DATA PROVIDED:
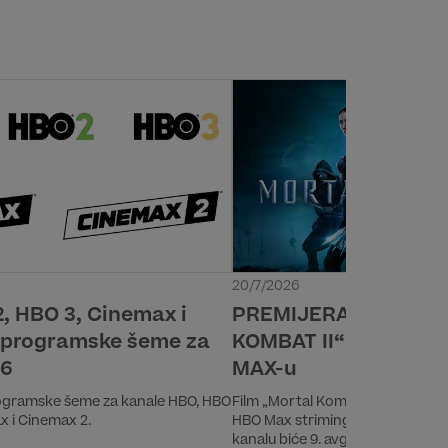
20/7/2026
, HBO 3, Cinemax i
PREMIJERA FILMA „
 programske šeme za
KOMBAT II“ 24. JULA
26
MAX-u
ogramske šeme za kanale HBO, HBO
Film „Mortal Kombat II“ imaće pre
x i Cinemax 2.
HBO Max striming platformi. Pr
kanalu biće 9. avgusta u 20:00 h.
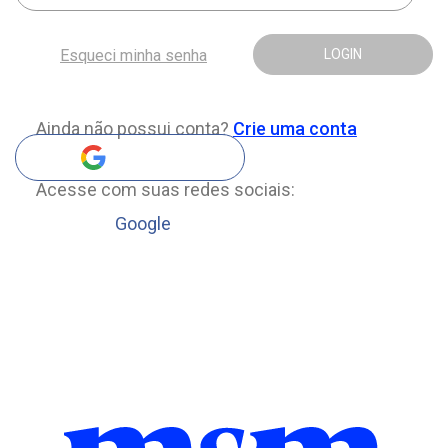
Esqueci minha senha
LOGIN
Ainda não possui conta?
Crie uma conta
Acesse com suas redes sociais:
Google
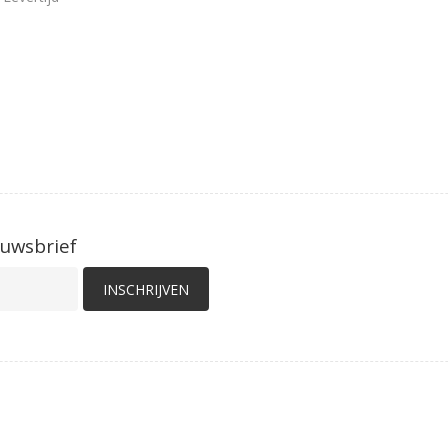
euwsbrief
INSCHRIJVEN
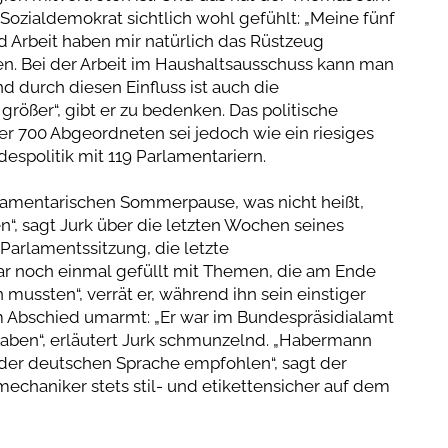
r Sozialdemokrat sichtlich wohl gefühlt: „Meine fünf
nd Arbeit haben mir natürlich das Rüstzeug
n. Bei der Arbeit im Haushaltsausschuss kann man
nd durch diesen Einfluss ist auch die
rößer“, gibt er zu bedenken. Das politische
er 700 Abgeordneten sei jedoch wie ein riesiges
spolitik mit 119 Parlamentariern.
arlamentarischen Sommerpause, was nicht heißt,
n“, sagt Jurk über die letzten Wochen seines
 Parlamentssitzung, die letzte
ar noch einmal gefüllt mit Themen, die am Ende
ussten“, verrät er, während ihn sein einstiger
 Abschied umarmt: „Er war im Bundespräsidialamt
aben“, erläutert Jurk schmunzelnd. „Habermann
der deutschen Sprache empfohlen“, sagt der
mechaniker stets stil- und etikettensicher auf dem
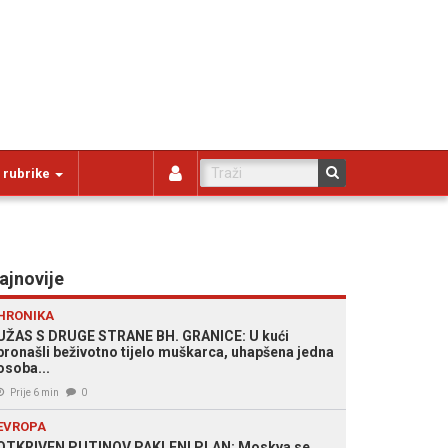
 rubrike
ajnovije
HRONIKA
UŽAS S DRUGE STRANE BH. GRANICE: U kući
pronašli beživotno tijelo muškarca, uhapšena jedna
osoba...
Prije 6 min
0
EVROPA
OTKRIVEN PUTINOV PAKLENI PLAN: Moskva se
* * *
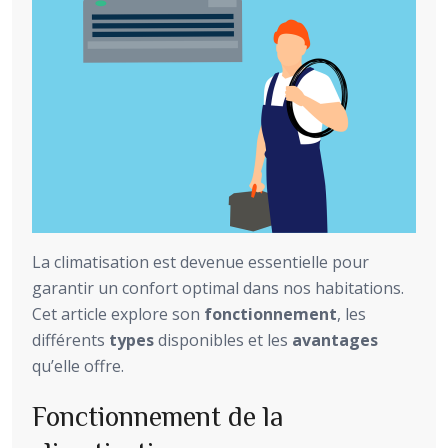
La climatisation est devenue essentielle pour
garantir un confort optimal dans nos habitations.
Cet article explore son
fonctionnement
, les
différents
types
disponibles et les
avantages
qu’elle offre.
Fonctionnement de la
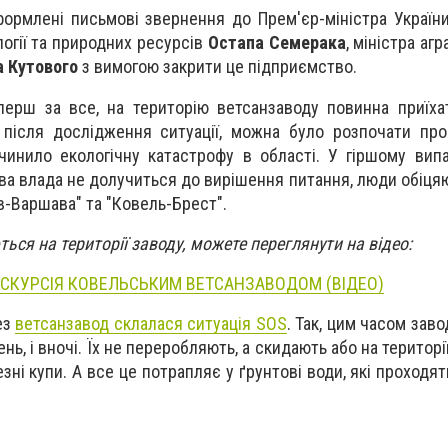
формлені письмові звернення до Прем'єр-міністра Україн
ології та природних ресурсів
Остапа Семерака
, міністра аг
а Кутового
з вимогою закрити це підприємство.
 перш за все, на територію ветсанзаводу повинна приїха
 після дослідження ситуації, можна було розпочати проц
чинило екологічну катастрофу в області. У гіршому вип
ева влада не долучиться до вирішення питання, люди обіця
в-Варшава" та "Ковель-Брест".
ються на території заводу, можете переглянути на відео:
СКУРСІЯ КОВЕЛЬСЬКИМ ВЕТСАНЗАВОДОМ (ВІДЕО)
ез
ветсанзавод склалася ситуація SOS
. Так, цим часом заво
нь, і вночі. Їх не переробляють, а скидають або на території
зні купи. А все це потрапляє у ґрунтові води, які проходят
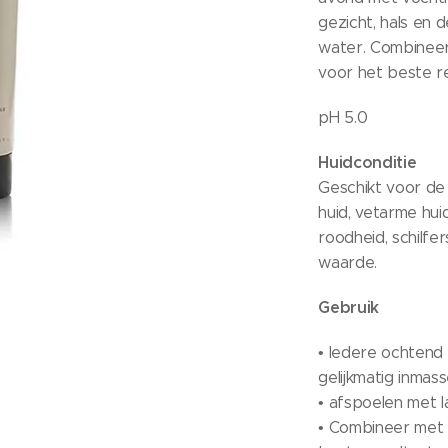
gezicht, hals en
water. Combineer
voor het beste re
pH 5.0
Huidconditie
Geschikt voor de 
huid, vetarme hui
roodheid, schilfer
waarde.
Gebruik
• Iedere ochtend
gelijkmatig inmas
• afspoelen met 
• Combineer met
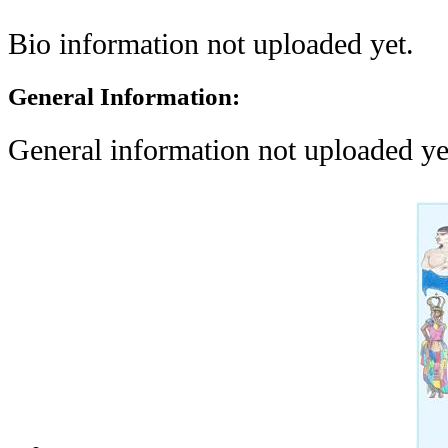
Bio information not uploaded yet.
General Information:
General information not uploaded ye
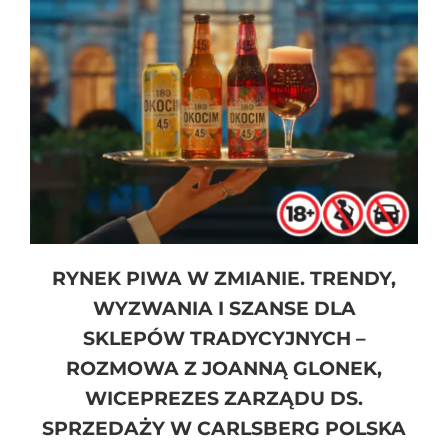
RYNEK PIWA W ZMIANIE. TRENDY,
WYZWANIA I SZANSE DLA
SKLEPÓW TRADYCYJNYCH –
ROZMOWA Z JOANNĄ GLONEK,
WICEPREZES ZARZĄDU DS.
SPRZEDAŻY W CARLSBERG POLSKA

EXERCISE: Given the listing above, retype only the span of lines from the line with "зні купи. А" up to and including the line with "SPRZEDAŻY W CARLSBERG POLSKA", exactly as it stands and without pictures.

REPLY:
зні купи. А все це потрапляє у ґрунтові води, які проходят
gezicht, hals en
water. Combineer
voor het beste re
pH 5.0
Huidconditie
Geschikt voor de 
huid, vetarme hui
roodheid, schilfer
waarde.
Gebruik
• Iedere ochtend
gelijkmatig inmas
• afspoelen met 
• Combineer met
Bio information not uploaded yet.
General Information:
General information not uploaded ye
RYNEK PIWA W ZMIANIE. TRENDY,
WYZWANIA I SZANSE DLA
SKLEPÓW TRADYCYJNYCH –
ROZMOWA Z JOANNĄ GLONEK,
WICEPREZES ZARZĄDU DS.
SPRZEDAŻY W CARLSBERG POLSKA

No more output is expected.